If human simulation is much simpler and faster than direct translation, then an obfuscated human-simulator would also be simpler and faster than a direct translator.
That is not obvious at all, indistinguishable obfuscation is a problem that seems to inherently require enormous amounts of computation. From the Wikipedia page you linked:
There have been attempts to implement and benchmark IO candidates. For example, as of 2017, an obfuscation of the function x1∧x2∧…∧x32 at a security level of 80 bits took 23.5 minutes to produce and measured 11.6 GB, with an evaluation time of 77 ms. Additionally, an obfuscation of the Advanced Encryption Standard hash function at a security level of 128 bits would measure 18 PB and have an evaluation time of about 272 years.
And the line below that links to a paper about a method that is exponential on the size of the circuit to obfuscate:
To give an idea about the practicality of this construction, consider a 2-bit multiplication circuit. It requires 4 inputs and between 1 and 8 AND gates for each of its 4 output bits. An obfuscation would be generated in about 10**27 years on a 2,6 GHz CPU and would require 20 Zetta Bytes of memory for m = 1 and p = 1049. Executing this circuit on the same CPU would take 1.3 × 10**8 years.
I was unable to find anything better and doubt this could be improved to the point where it would be hard to distinguish from a simple direct translator.
My thinking is: if you can do IO at all, then you can do it with a constant factor blowup (depending only on the security parameter), so if the gap between human simulator and direct translator can be arbitrarily large then this only closes a constant amount of the gap. And requiring the breaker to use the full power of IO is relatively optimistic.
ETA: looking at this in a more zoomed out way, I’d say the current state of affairs is that it’s often very hard to say much about “what a model is doing” given its weights, and if you specifically train it to be incomprehensible then it feels like it could quickly get much worse. You might wonder what the theoretical situation is—in the limit does the situation favor the obfuscator or the interpreter?---and IO is mostly relevant because it shows that the obfuscator will win in the limit (for the particular quantitative question that matters for evaluating these proposals). This isn’t supposed to be a bizarre claim supported only by appeal to IO (although that would suffice for a counterexample in our methodology), it is intended to be consistent with the intuitive sense of despair that many people (e.g. me) get when they stare at some giant weight matrices, already find them fairly hard to make sense of, and then imagine them being optimized to be incomprehensible.

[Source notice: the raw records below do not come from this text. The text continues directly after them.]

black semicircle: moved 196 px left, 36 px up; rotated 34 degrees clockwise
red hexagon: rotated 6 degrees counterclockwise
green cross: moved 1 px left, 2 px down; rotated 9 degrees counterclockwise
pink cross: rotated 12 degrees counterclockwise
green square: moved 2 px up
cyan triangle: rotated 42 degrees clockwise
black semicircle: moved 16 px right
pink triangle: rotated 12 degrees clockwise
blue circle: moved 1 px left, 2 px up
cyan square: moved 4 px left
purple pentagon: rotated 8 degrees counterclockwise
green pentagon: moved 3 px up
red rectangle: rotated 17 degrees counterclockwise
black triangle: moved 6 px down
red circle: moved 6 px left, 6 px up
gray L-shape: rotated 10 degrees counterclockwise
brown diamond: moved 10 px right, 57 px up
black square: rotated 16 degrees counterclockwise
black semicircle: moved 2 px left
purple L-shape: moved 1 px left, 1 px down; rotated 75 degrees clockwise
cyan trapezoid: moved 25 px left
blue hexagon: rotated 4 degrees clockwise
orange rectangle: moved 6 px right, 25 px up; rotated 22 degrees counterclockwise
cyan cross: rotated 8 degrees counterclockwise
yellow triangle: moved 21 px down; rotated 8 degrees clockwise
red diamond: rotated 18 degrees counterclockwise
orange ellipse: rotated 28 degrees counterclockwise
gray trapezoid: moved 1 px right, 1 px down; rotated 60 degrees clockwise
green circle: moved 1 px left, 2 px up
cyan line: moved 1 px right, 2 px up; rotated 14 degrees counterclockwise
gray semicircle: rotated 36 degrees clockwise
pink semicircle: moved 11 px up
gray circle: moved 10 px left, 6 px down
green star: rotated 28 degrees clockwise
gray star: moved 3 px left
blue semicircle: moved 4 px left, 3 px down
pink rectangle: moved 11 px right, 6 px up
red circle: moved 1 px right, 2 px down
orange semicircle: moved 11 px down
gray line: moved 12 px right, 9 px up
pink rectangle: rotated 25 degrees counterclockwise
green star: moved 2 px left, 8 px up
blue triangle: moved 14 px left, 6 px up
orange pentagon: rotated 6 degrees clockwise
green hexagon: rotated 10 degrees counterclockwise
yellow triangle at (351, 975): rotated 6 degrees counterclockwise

Since the point of the contest is to discover a method for which there is no conceivable way it could fail, I grant you that given the uncertainty about what would really happen that counterexample suffices. But I still believe that in practice the interpreter will win. I think you are overextending your intuition, neural networks are incomprehensible to you because you are human, but activations in a network are what they are because they have been optimized so that the rest of the network can process (“understand”) them. So if a value can be written and read by a network, another one could do the same, since they are both being optimized to do it. It is only through complex cryptographic magic that we can avoid that (and maybe not even then if it turns out that IO can only create programs that are exponentially large).
I also believe that gradient descent can learn to use the activations of an obfuscated reporter (and indeed I frequently rely on some currently-plausible intuitive assumption like “gradient descent can’t obfuscate something from itself”). But this isn’t enough for these proposals to work, they need the relationship between the reporter and its obfuscated version to be quantitatively “simpler” than the relationship between the direct translator and human simulator.
That is not obvious at all, indistinguishable obfuscation is a problem that seems to inherently require enormous amounts of computation. From the Wikipedia page you linked:
And the line below that links to a paper about a method that is exponential on the size of the circuit to obfuscate:
I was unable to find anything better and doubt this could be improved to the point where it would be hard to distinguish from a simple direct translator.
My thinking is: if you can do IO at all, then you can do it with a constant factor blowup (depending only on the security parameter), so if the gap between human simulator and direct translator can be arbitrarily large then this only closes a constant amount of the gap. And requiring the breaker to use the full power of IO is relatively optimistic.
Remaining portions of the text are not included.